*Given information:*
----------

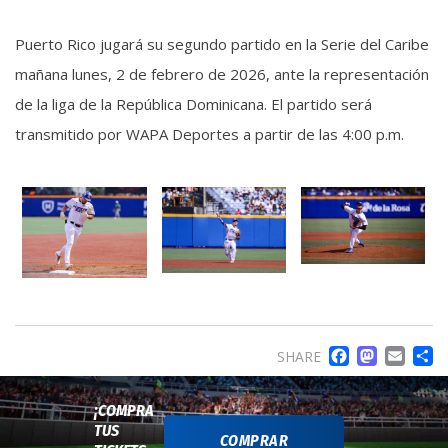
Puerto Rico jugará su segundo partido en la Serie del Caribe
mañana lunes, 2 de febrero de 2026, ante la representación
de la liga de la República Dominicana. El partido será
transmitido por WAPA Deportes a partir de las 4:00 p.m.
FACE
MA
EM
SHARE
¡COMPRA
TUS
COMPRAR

----------

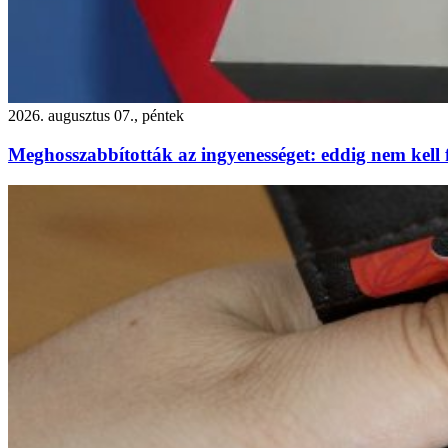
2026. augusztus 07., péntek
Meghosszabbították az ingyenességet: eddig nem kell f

----------

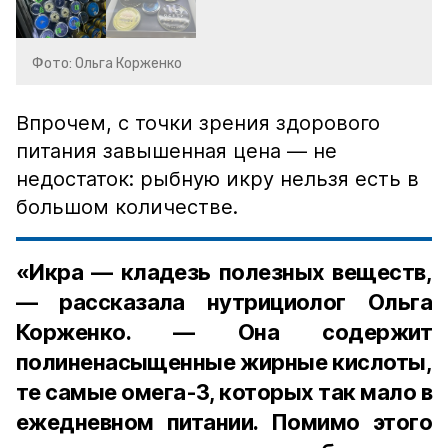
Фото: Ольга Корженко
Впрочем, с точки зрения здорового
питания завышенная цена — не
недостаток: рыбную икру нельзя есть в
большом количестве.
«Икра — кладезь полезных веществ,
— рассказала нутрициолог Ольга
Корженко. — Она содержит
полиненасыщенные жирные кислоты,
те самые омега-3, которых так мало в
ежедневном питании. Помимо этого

----------

*What the exercise asks:* Take the entries above and copy out all lines with the string "partido".

*Reply to the exercise:*
Puerto Rico jugará su segundo partido en la Serie del Caribe
de la liga de la República Dominicana. El partido será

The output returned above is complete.